A woman has been acquitted of killing her partner in a road accident – but fined £80 for having an illegal tyre on the death crash car.
Vicki Williamson was giving Liam Thornton a lift to work when she was involved in a smash on a busy slip road.
Mr Thornton, from Kincorth, suffered serious injuries and the 26-year-old died later in Aberdeen Royal Infirmary.
Williamson had been on trial at the city’s sheriff court accused of causing his death by careless driving.
She walked free from court after the jury of nine men and six women took an hour and 20 minutes to find the charge not proven.
But Mr Thornton’s family said afterwards they were “disgusted” by the majority verdict.
Williamson had admitted driving with a defective tyre, which had just under the 1.6 millimetre tread depth required by law.
She was fined £80 and had three penalty points added to her licence.
The 36-year-old, of 31 Granton Terrace, Dundee, wept in the dock after the not proven verdict on the death by careless driving charge was read out.
Mr Thornton’s mother, Donna, said she was shocked by the jury’s decision.
The mother-of-six said her son was “just brilliant” and had enjoyed working at Burger King, where he had met Williamson.
The 48-year-old said: “He got on with everyone there.
“He was brilliant – everybody loved him. He was a character.
“It’s no justice system.”
Another family member said: “I just think it’s ridiculous.”

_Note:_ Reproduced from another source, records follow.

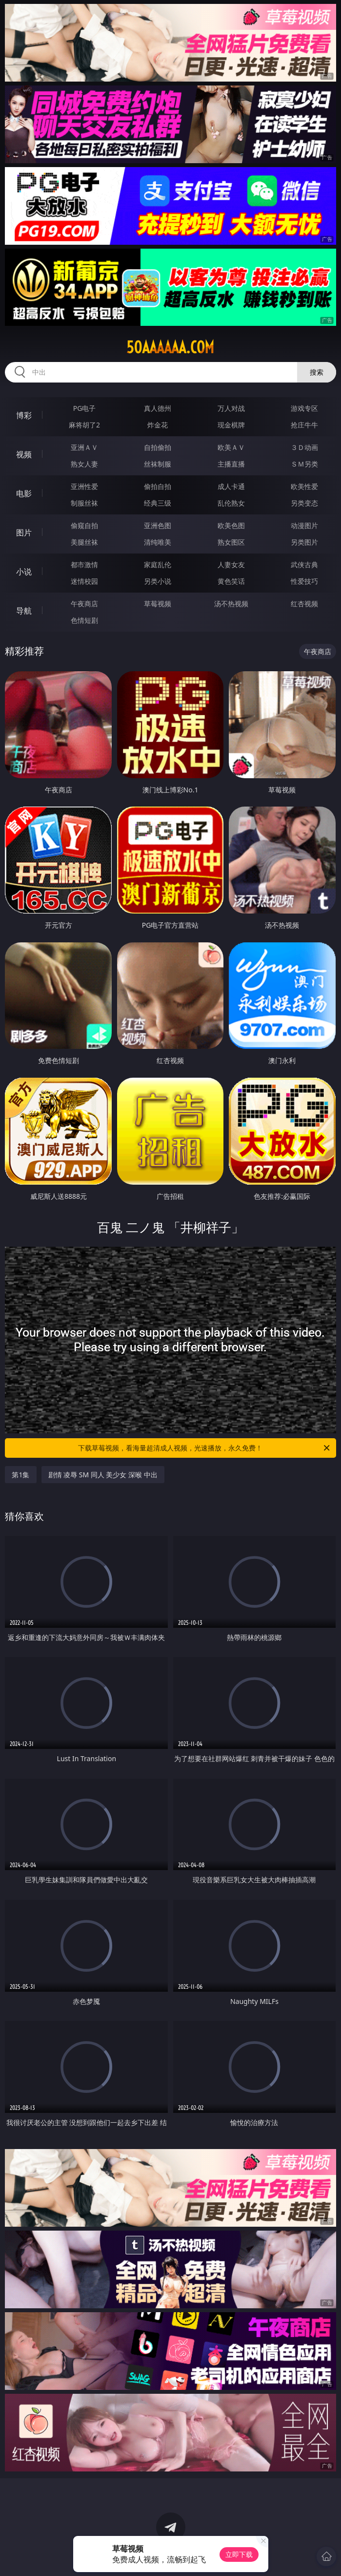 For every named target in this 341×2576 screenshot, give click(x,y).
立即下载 (239, 2554)
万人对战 (231, 408)
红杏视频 (304, 603)
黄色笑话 (231, 581)
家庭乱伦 (157, 564)
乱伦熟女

The accident involving Williamson’s silver Vauxhall Corsa and a blue Ford Focus driven by Banchory man Sander Probyn happened on the A956 Charleston flyover on the outskirts of Aberdeen on August 12, 2014.

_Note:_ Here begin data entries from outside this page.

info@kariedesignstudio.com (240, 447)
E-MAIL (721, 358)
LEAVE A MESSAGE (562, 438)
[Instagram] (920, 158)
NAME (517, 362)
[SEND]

The road was wet at the time and during the three-day trial at Aberdeen Sheriff Court pipeline engineer Mr Probyn said Williamson’s car came round a corner “almost sideways”.
Williamson spent 11 weeks in hospital following the collision, and was treated for a broken pelvis and broken ribs.
A four-year-old child who was travelling in her car was also injured in and her dog died.
Williamson told police in a voluntary statement while recovering that it felt like she had hit “black ice” moments before the accident.
Giving evidence in her own defence, she said she had not been speeding as she came on to the A956 from the A90 Aberdeen-Dundee road.
Sergeant Graham Mutch said there was no evidence to suggest that Williamson was driving in a manner anything other than normal before the collision.
A collision investigation report prepared after the incident suggested the most likely cause of the crash was that the driver lost control of the car due to driving at an inappropriate speed on a bend for the road conditions.
Another police officer, Craig McNeill, described the road as being in a “poor state of repair” and said the road dipped on the carriageway of the slip road where Williamson was driving.